How schools approach poverty – what is true, what is supported by research, and what works
In recent years the work of Ruby Payne, found in A Framework for Understanding Poverty, a popular text among teachers has come under considerable criticism from scholars. Debunking Ruby Payne’s Framework of Poverty a blog created in May of 2011 is hosted by ten such scholars. Liana Heitin, writing in the January 5, 2012 edition of Education Week: Teacher, in her Teaching Now, editorial blog entitled “A Payne-ful Discussion,” wonders if it is possible to have a discussion about the issue of teaching kids in poverty in spite of the controversy surrounding Payne’s work. Comments on the blog include responses from Paul Gorski and P. L. Thomas, both critics of Payne’s. The work of Gorski, Thomas and other scholars from the “Debunking” blog are compelling and convincing to this contributor.

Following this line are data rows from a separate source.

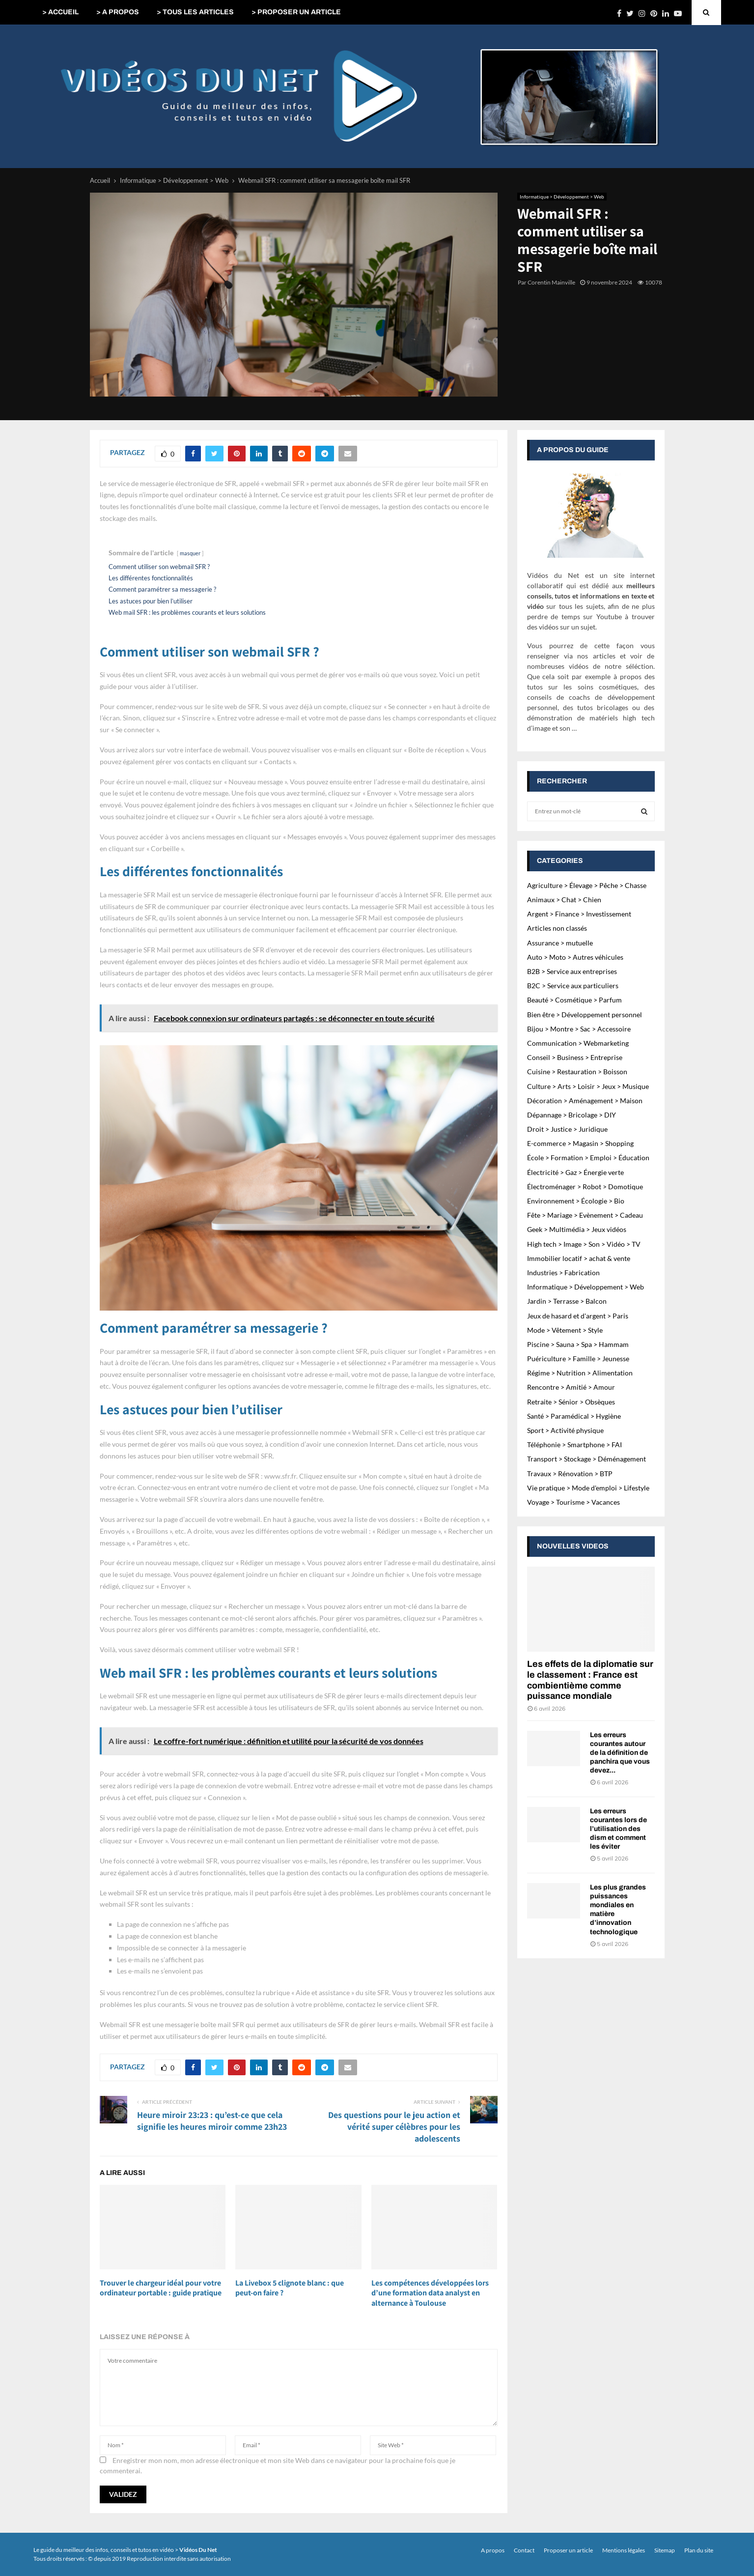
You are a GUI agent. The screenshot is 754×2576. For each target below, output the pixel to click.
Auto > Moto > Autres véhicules (575, 957)
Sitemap (664, 2550)
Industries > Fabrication (563, 1272)
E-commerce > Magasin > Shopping (580, 1143)
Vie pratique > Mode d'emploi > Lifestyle (588, 1488)
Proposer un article (568, 2550)
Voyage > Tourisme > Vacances (573, 1502)
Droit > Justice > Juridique (567, 1129)
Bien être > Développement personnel (584, 1014)
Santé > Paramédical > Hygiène (574, 1416)
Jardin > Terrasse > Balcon (567, 1301)
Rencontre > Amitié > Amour (571, 1387)
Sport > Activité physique (565, 1430)
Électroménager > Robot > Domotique (585, 1186)
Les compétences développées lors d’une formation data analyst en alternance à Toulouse (430, 2293)
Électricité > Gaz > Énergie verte (575, 1172)
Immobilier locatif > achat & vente (578, 1258)
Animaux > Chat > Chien (564, 899)
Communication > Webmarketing (578, 1043)
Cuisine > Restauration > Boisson (577, 1071)
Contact (524, 2550)
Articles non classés (557, 928)
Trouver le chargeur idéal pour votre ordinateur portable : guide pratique (161, 2288)
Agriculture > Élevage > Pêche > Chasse (586, 885)
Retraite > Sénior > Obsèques (571, 1402)
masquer (190, 553)
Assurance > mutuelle (560, 943)
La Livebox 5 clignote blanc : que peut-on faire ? (289, 2288)
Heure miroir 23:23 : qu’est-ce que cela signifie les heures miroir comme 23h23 (212, 2120)
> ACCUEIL (60, 12)
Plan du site (698, 2550)
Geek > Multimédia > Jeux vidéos (576, 1229)
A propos (492, 2550)
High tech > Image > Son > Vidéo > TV (584, 1244)
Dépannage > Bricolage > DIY (571, 1115)
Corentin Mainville (551, 282)
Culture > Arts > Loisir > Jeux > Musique (588, 1086)
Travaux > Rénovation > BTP (570, 1473)
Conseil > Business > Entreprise (574, 1057)
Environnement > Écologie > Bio (575, 1201)
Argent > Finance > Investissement (579, 914)
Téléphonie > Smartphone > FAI (574, 1444)
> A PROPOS (117, 12)
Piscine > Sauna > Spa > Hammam (578, 1344)
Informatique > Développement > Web (562, 197)
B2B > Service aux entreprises (572, 971)
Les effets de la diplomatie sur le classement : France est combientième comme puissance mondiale (590, 1680)
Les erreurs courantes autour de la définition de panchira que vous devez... (620, 1752)
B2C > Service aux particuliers (572, 985)
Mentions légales (623, 2550)
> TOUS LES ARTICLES (195, 12)
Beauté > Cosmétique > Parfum (574, 1000)
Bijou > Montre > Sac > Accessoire (579, 1029)
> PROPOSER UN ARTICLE (296, 12)
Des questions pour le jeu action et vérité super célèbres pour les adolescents (394, 2126)
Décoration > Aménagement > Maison (584, 1100)
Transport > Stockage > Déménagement (586, 1459)
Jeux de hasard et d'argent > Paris (577, 1316)
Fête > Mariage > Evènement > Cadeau (585, 1215)
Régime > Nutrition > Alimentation (580, 1373)
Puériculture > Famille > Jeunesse (578, 1358)
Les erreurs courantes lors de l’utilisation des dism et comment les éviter (618, 1828)
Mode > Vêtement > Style (565, 1330)
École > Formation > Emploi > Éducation (588, 1157)
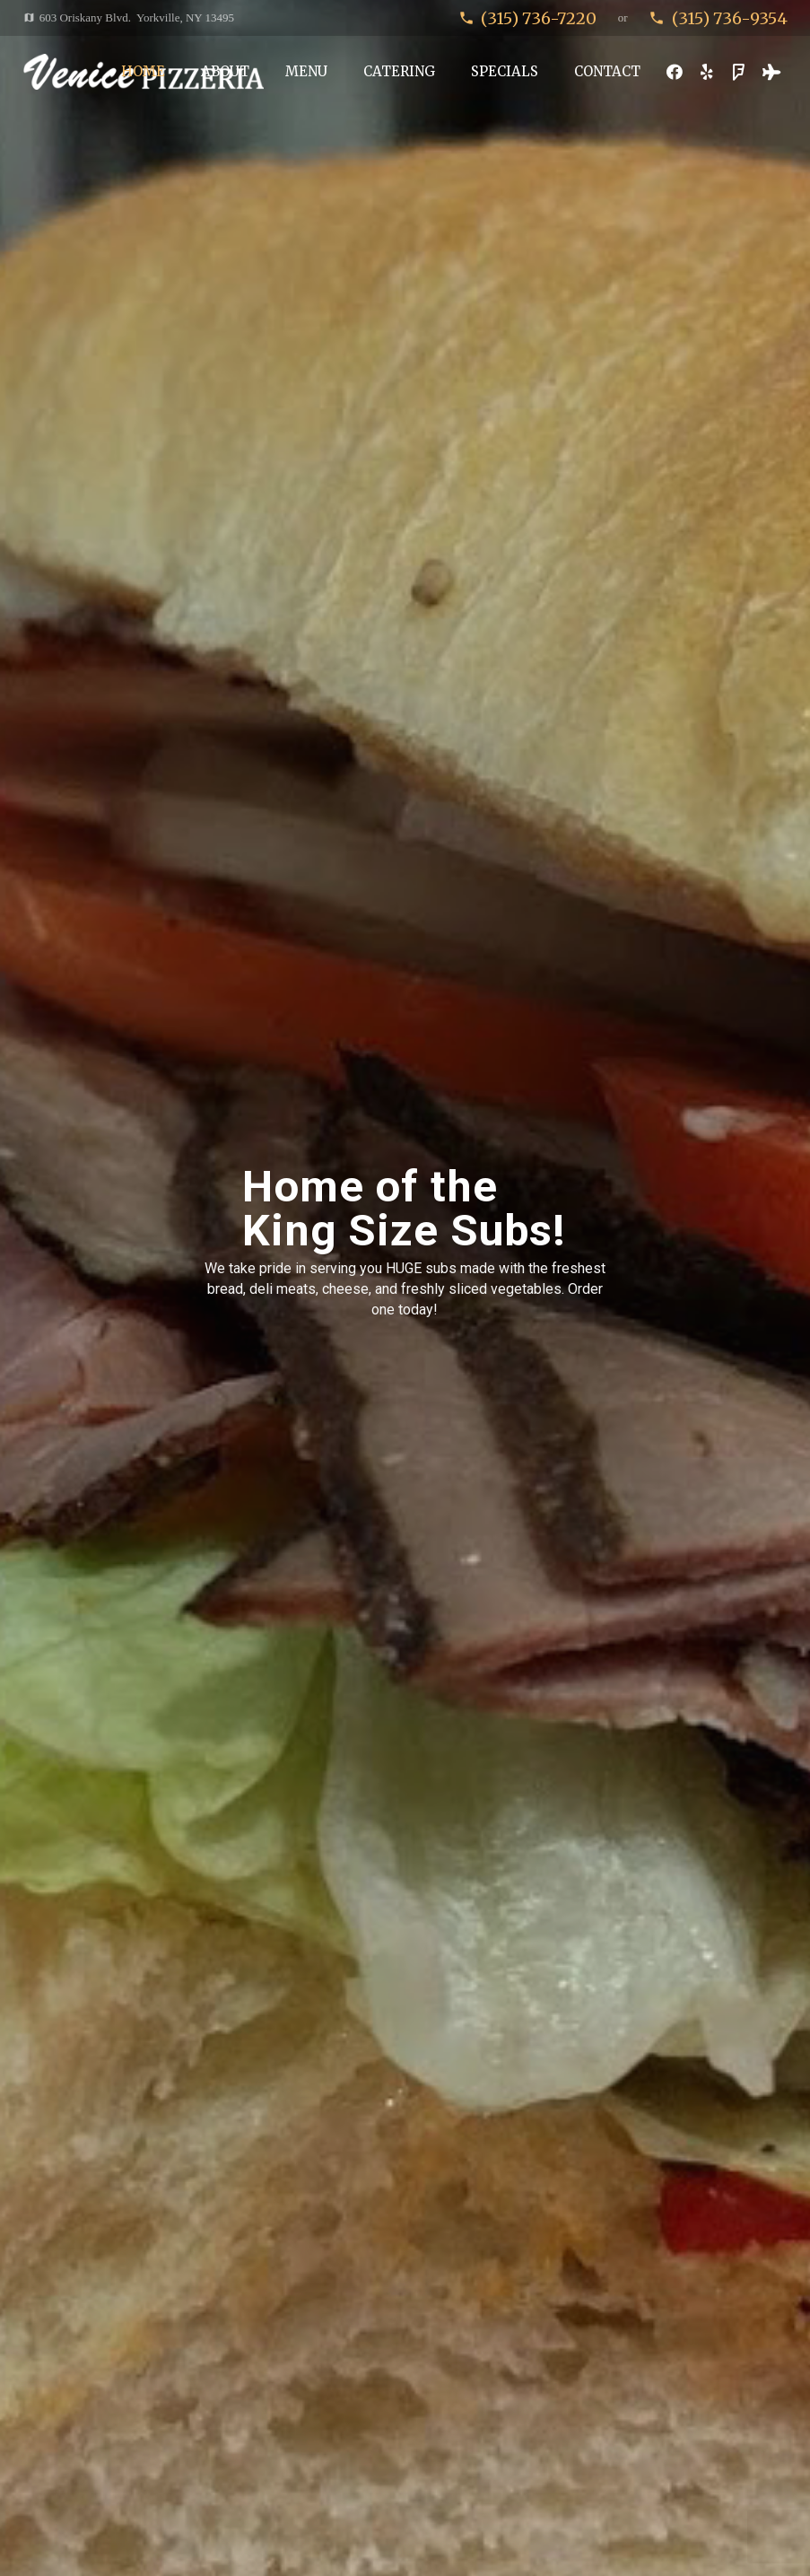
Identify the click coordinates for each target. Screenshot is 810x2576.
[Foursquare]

There is a long-standing controversy regarding Payne’s work, particularly regarding whether the “Framework for Poverty” unjustly stereotypes students and fuels a “deficit perspective”. Yet it is held in high regard by many educational practitioners. The result is day-to-day decisions of these practitioners become de facto policy based upon a body of work lacking in rigorous scholarship and evidence. Due to the overwhelming influence of Payne’s work, bringing educational practitioners’ views of poverty into line with current scholarship will require considerable unlearning and retraining in the United States. The work of Gorski, Thomas and other scholars from the “Debunking” blog is a hub for proponents of this current work into serving students in poverty.
1. How does your school identify students in need, including those in poverty, and make plans to support them?
2. Do school staff believe that all students, even those considered “at-risk”, are capable of high achievement? How do staff and school leadership design their organization and curriculum to support all students’ academic achievement?
3. What is the language employed: in conversations, both formal and informal; in school documents such as IEPs; and in professional development? Does that language reflect a focus on student deficits or student strengths?